Afinal, o mundo está ficando melhor ou pior? Vamos aos dados!
Não é de hoje que escutamos que o mundo mudou muito e que a humanidade vai de mal a pior. Ouvimos de nossos pais, que ouviram de nossos avós, que também já ouviam o mesmo papo lá atrás, “Ah… no meu tempo que era bom”. Uma história contada de geração em geração, diariamente confirmada pelos noticiários e que, já, já, estaremos repetindo.
Mas será que é isso mesmo?
O psicólogo e linguista Steven Pinkel tem opinião diferente e diz que tudo isso não passa de conversinha apocalíptica propagada por uma onda de populistas contemporâneos.

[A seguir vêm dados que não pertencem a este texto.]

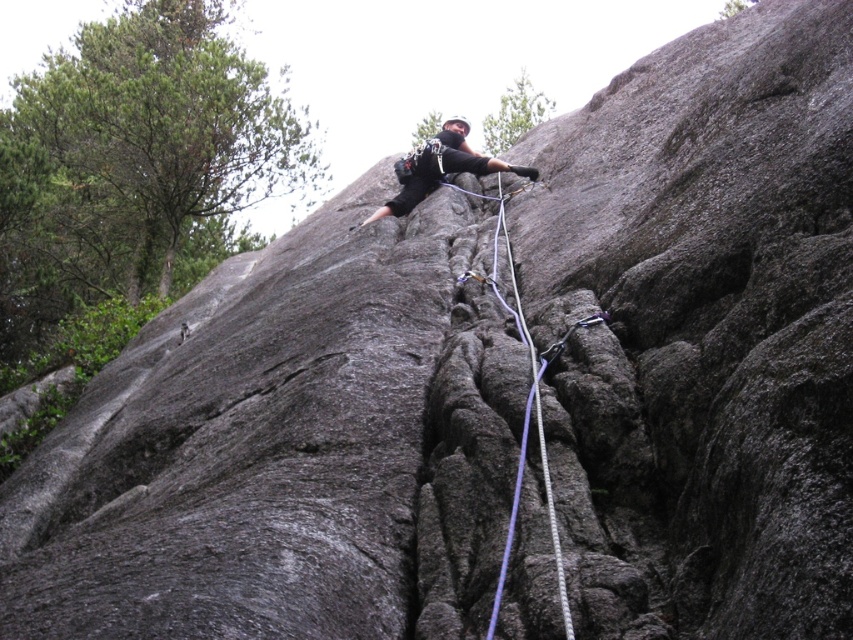 In the scene shown: Who is more forward, (431, 188) or (498, 200)?

Positioned in front is point (498, 200).

Which is behind, point (428, 186) or point (509, 275)?

The point (428, 186) is behind.

Locate an element on the screen. The width and height of the screenshot is (853, 640). black matte climbing harness at center is located at coordinates (440, 168). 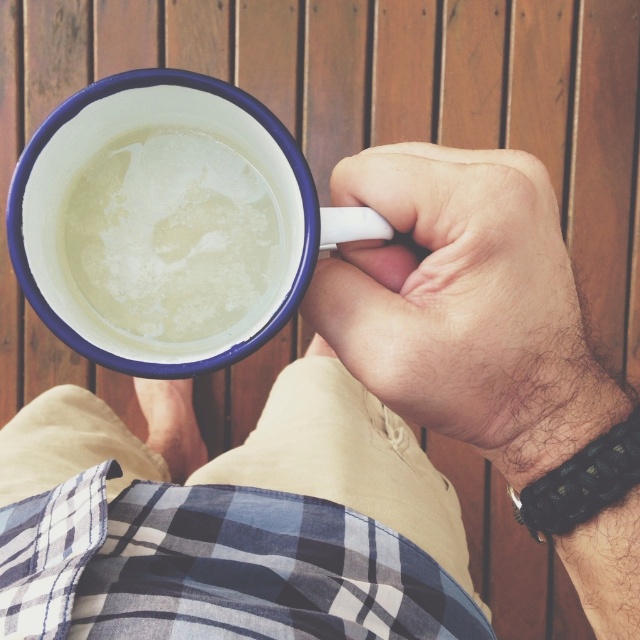 Question: Is white enamel mug at center to the left of matte white hand at center from the viewer's perspective?

Choices:
 (A) no
 (B) yes

Answer: (B)

Question: Which object appears closest to the camera in this image?

Choices:
 (A) matte white hand at center
 (B) white enamel mug at center

Answer: (B)

Question: Which object is closer to the camera taking this photo?

Choices:
 (A) matte white hand at center
 (B) white enamel mug at center

Answer: (B)

Question: Observing the image, what is the correct spatial positioning of white enamel mug at center in reference to matte white hand at center?

Choices:
 (A) below
 (B) above

Answer: (B)

Question: Can you confirm if white enamel mug at center is bigger than matte white hand at center?

Choices:
 (A) yes
 (B) no

Answer: (A) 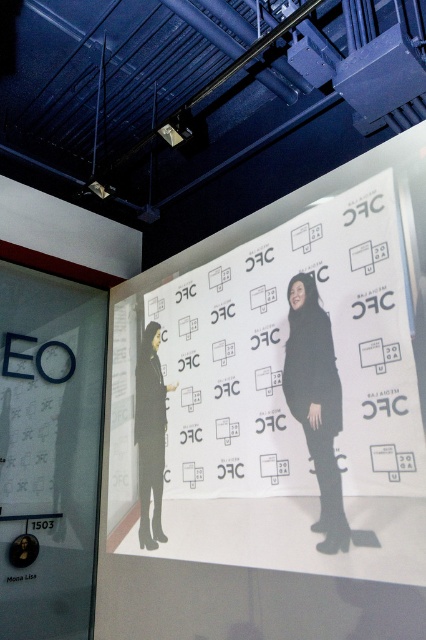 You are a fashion designer who needs to place a 1.5 meter wide mannequin between the black matte coat at center and the black matte coat at left. Can the mannequin fit between them without touching either coat?

The black matte coat at center and black matte coat at left are 1.44 meters apart from each other. Since the mannequin is 1.5 meters wide, it cannot fit between them without overlapping or touching the coats. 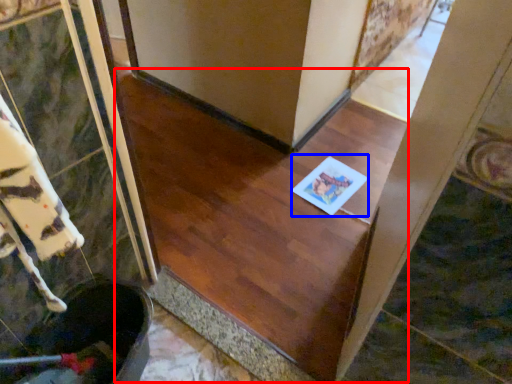 Question: Which point is closer to the camera, stairwell (highlighted by a red box) or copy (highlighted by a blue box)?

Choices:
 (A) stairwell
 (B) copy

Answer: (A) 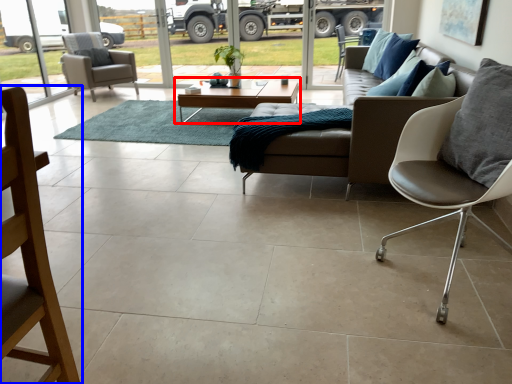 Question: Which of the following is the farthest to the observer, coffee table (highlighted by a red box) or chair (highlighted by a blue box)?

Choices:
 (A) coffee table
 (B) chair

Answer: (A)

Heróis em busca de uma causa e que, para isso, constroem um cenário catastrófico para depois nos “salvarem”.
Pinker, nascido no Canadá mas naturalizado americano, diz, em suas palestras e livros, que o progresso só tem melhorado o mundo (“…apesar de não significar que tudo melhora para todos o tempo todo”) e que estamos numa curva ascendente em diversos quesitos que elevam o bem-estar da população mundial.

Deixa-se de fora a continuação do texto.